Fox RiverMedicalCenter
Leaning against the door frame of Dumenco’s room, Trish looked up at Craig as he returned from his phone call. Her sepia eyes were surrounded by a corona of red. “I haven’t felt this hopeless since Chernobyl.”
“Is he going to make it through the night?” Craig asked.
“Maybe, maybe not. Human endurance is not a predictable quantity. It’s just everything else on top of that-two assassination attempts, the attack on you and Jackson, your friend Goldfarb shot.” She shook her head. “I know I’m the one who asked you to look into this suspicious accident, but sometimes I wonder if I should have left things well enough alone, let Georg die peacefully rather than introducing all this chaos.”

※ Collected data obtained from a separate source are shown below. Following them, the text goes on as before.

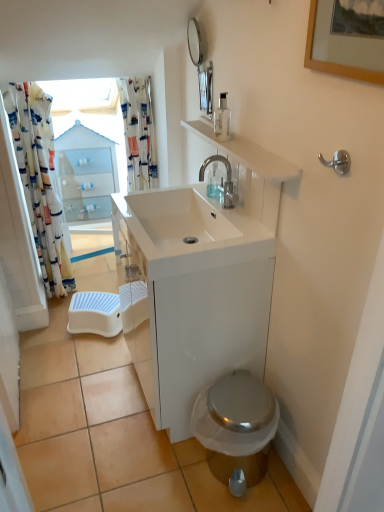 Image resolution: width=384 pixels, height=512 pixels. Identify the location of vacant point to the left of white glossy cabinet at center. (91, 389). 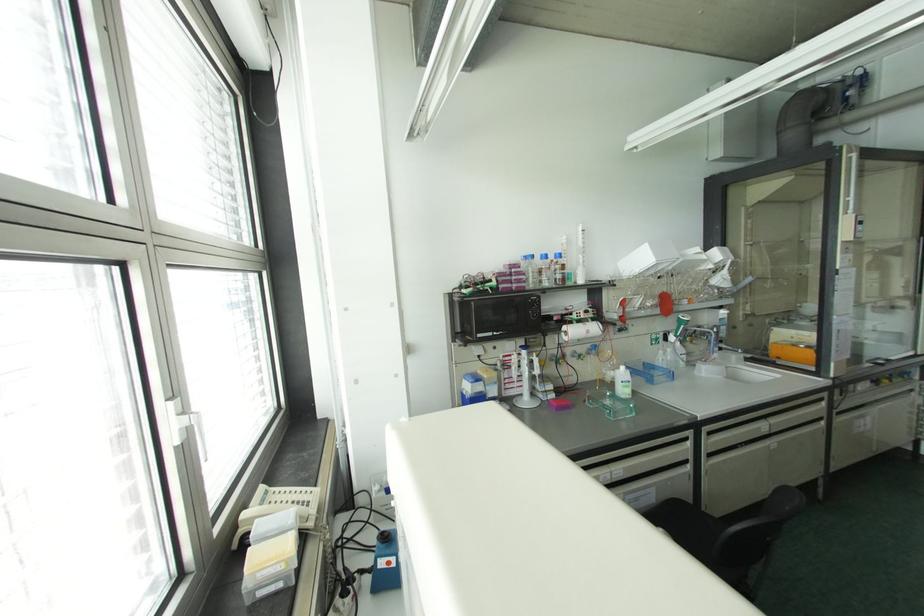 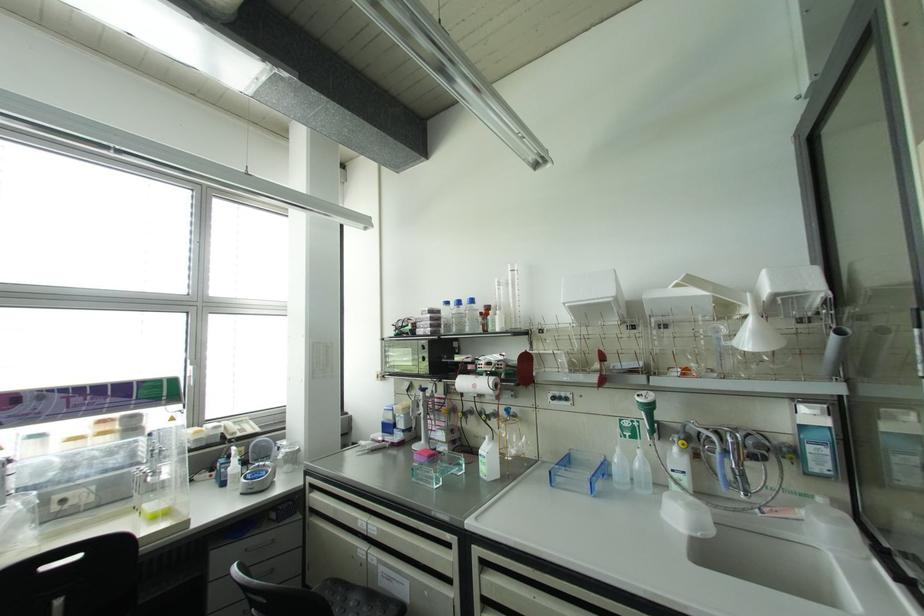 Find the pixel in the second image that matches (x=558, y=254) in the first image.

(471, 301)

“But doesn’t your PR-Cubed want to use him as a poignant example, a poster boy against the hazards of radiation?” Craig couldn’t keep the edge of sarcasm out of his voice. Trish had a penchant for tilting at windmills, and he knew that she had certainly found her birds of a feather in the Physicians for Responsible Radiation Research.
She adjusted her glasses. “Sure, they want to talk about him, but nobody else has bothered to come in and talk to him. The PR-Cubed is more interested in their ideals than in the real people-I see a lot of that now.”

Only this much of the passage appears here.